Pourquoi l’anticomplotisme est-il en échec et doit y rester 1re partie
Le complotisme est en fait un processus d'empowerment, c'est-à-dire de réappropriation du pouvoir personnel, tant intellectuel que politique.
La "sortie" du documentaire Hold up, et sa très large diffusion (plus de 6 millions de vues la première semaine), refont jaillir les textes et vidéos sur le complotisme, pour une condamnation unanime des médias mainstream et une déconstruction pédagogique des mécanismes de ce type de supports, d'autant plus que ce documentaire a une audience bien plus large que la "sphère complotiste traditionnelle".

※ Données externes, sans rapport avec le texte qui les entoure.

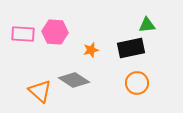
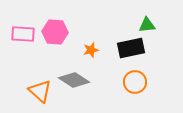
orange circle: moved 2 px left, 1 px up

Le clivage complotistes/anticomplotistes s'accentue, autour d'un sujet aux enjeux bien plus lourds que "A-t-on marché sur la Lune ?" : le pourquoi et le comment de la crise sanitaire actuelle. Dans quelle mesure ce clivage n'est-il pas révélateur des tensions internes à notre société ?
Le complotisme, une erreur de raisonnement ?
Les médias main stream et autres sites anticomplotistes expliquent doctement que l'on reconnait une vidéo complotiste à l'utilisation d'un certain nombre de procédés, ainsi que l'expose par exemple Partager c'est sympa
Le plus révélateur serait le
Mille-feuille argumentatif
C'est-à-dire le fait de juxtaposer des arguments de toute nature, trop d'arguments, trop vite, trop longtemps, pour provoquer une sidération qui facilite l'adhésion. Et effectivement, les 2h30 d'Hold up Covid y excelle.
Mais, si l'on prend un peu de recul, ne peut-on penser que tous les médias aujourd'hui font du mille-feuille ?
Que penser de l'info en continu de BFM ? Est-ce que ce n'est pas précisément un mille-feuille, même pas argumenté ?
Et si l'on regarde un large panel de vidéos Youtube à volonté vulgarisatrice, ne font-elles pas exactement la même chose ?
Plus fondamentalement, cette impression d'avalanche d'informations n'est-elle pas le quotidien de tout lycéen ou étudiant ?
Et, au fond, toute argumentation n'est-elle pas un mille-feuille ? Certes, une argumentation de qualité est un cheminement mais en rencontre-t-on souvent ?
La norme de l'exposition d'informations EST le mille-feuille et en faire un critère de reconnaissance de complotisme est au mieux inefficace, au pire... Condescendant ?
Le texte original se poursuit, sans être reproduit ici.